Everyone cheered. Really, that’s how it happened. I don’t quite remember what anecdote I was reciting or creating for the first time, but it undoubtedly ended with a moment of solemn repose followed by a jarring torrent of praise for my work. I, of course, sidestepped it and humbly credited the whole verbal excursion to the One Poet Storyteller I am still not convinced is still alive somewhere out there, but I tried my best to not let it overfill me. I’ve been overfilled before. It’s a sadsadsad state to achieve. You think you’re going to finally earn fulfillment—full fill(ment)—and the token you end up with in the quavering, still desiring palm of your hand simply says You’ve done it. Put this on. You’ve done it. It’s over. But like Bauby’s Diving Bell, you can’t physically strap on the emboldened crown you want everyone to see. You’re immobile but it’s the line you painted long ago, before you set out on the iron road that spilled over the horizon, destined to be Murakami’s Strongest Fifteen Year Old Ever and the small heat between all of Hers’ legs. So try not to smile too hard when you think of the pop-up trophies formed like stalagmites along the road in the Cave of the Sky, because there are plenty of intricate webs strung between each and a lot of garbage tearing them apart, finally crunching underneath the slippery soles of today’s new shoes. And look! You can see my new shoes.  

April 2: Days Are When


I’ll keep this short: The most pathetic
time I’ve had
was when I entombed hours in pity. There’s an idea: time I’ve had.
I’ve had so much time so far, yet all I’ve really hunted
and gathered is now. I’ll keep this short:
Now Is a Filter at the end of the Tunnel of the Future’s stream,
filtering out little particles that stay with us and wear down
before being eroded and passing
through to the Pool of the Past. So don’t really try
and ever think you can live in the fictional Stream of Now—it’s not real.
Imagine how hard is must be for a filter to pretend to be a fish!

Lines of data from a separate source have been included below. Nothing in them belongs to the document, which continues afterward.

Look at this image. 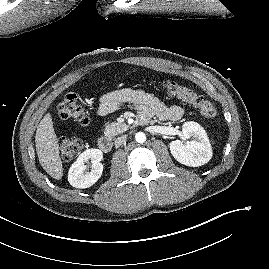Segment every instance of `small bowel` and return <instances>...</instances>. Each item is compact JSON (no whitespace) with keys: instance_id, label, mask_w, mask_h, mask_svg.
Returning <instances> with one entry per match:
<instances>
[{"instance_id":"c3829d8e","label":"small bowel","mask_w":269,"mask_h":269,"mask_svg":"<svg viewBox=\"0 0 269 269\" xmlns=\"http://www.w3.org/2000/svg\"><path fill=\"white\" fill-rule=\"evenodd\" d=\"M124 103L134 104L139 113V120L146 124L153 117L160 120H178L184 109L179 105L166 106L158 98L141 90L120 89L103 95L99 102L98 114L105 116L115 111Z\"/></svg>"}]
</instances>
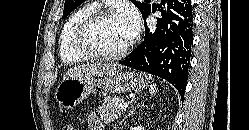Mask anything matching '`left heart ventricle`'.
<instances>
[{
    "label": "left heart ventricle",
    "instance_id": "obj_1",
    "mask_svg": "<svg viewBox=\"0 0 249 130\" xmlns=\"http://www.w3.org/2000/svg\"><path fill=\"white\" fill-rule=\"evenodd\" d=\"M90 40L99 51L116 53L130 41V38L118 15H114L96 23L91 30Z\"/></svg>",
    "mask_w": 249,
    "mask_h": 130
}]
</instances>
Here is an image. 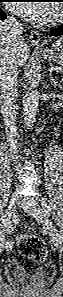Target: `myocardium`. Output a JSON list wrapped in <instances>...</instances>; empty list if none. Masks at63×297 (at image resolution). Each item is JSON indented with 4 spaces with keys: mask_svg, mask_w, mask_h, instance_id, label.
Segmentation results:
<instances>
[{
    "mask_svg": "<svg viewBox=\"0 0 63 297\" xmlns=\"http://www.w3.org/2000/svg\"><path fill=\"white\" fill-rule=\"evenodd\" d=\"M60 16H61V12H60L59 7L54 6L53 7V15H52V18L50 19L49 23L50 24L56 23L60 19Z\"/></svg>",
    "mask_w": 63,
    "mask_h": 297,
    "instance_id": "obj_1",
    "label": "myocardium"
}]
</instances>
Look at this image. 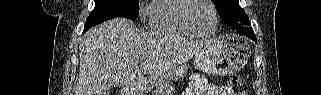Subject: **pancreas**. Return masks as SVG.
I'll return each instance as SVG.
<instances>
[{"label": "pancreas", "mask_w": 321, "mask_h": 95, "mask_svg": "<svg viewBox=\"0 0 321 95\" xmlns=\"http://www.w3.org/2000/svg\"><path fill=\"white\" fill-rule=\"evenodd\" d=\"M172 86L171 84H166L163 87H159L156 90H154L155 95H169L170 92H172Z\"/></svg>", "instance_id": "1"}]
</instances>
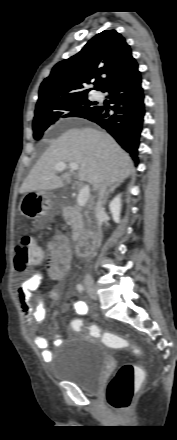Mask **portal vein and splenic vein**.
Here are the masks:
<instances>
[{"label":"portal vein and splenic vein","instance_id":"obj_1","mask_svg":"<svg viewBox=\"0 0 177 440\" xmlns=\"http://www.w3.org/2000/svg\"><path fill=\"white\" fill-rule=\"evenodd\" d=\"M67 167L70 168L71 170H74V171L78 170V168H79V166H78L77 163H69V164H66V163H64V162H60V163H57V164H56L55 169H56V171H63V170L66 169ZM89 195H90V187H89V185H85V186L80 190V192H79V194H78V197H77V204H78L80 207L85 206L86 203H87V201H88Z\"/></svg>","mask_w":177,"mask_h":440}]
</instances>
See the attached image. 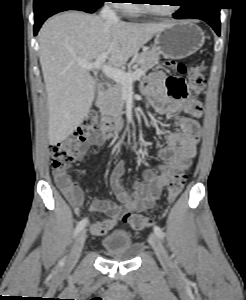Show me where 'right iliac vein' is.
Here are the masks:
<instances>
[{
	"label": "right iliac vein",
	"mask_w": 246,
	"mask_h": 300,
	"mask_svg": "<svg viewBox=\"0 0 246 300\" xmlns=\"http://www.w3.org/2000/svg\"><path fill=\"white\" fill-rule=\"evenodd\" d=\"M85 240H86V230L82 229L79 232V234L74 242V245L72 247V250L70 252V255L66 261L65 270H71L76 265V263L80 257V254L82 252Z\"/></svg>",
	"instance_id": "right-iliac-vein-1"
}]
</instances>
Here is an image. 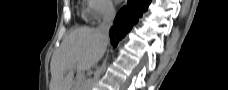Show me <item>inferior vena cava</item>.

April 1: He Could Still Be Right in Romanticizing Smoldering Paper

I’ve been thinking a lot about the trite adages that I call pollution to the way we, as you and me and anyone else who these words are cared for by, frame the world. Like neat little pictures laminated and clipped and bound to become Our Book of Thought of sorts, I resign to sigh and admit that we have really rounded up the cattle of meaning, meaning the lenses I’ve become accustomed to and grown too large for—even this! I haven’t grown, just changed, again like a lens, and now I see things a little differently, but I’m really much the same and I haven’t outgrown my old corrections—are found fresh daily for others. I drift into dichotomies, somehow believing without a foundation for belief that in this world we either have glasses or we don’t, but the truth of this limited analogy could be somewhere here: you don’t know of my old revelations drying with the rest of my neglected laundry, and I will really never be able to distinguish between your old, shed perspectives and the delicate under garments you routinely pin up beside them. One of them that will draw me to linger a little longer than I should, though, and I sort of wonder if that’s something I will ever outgrow, or if that’s just a pane, too.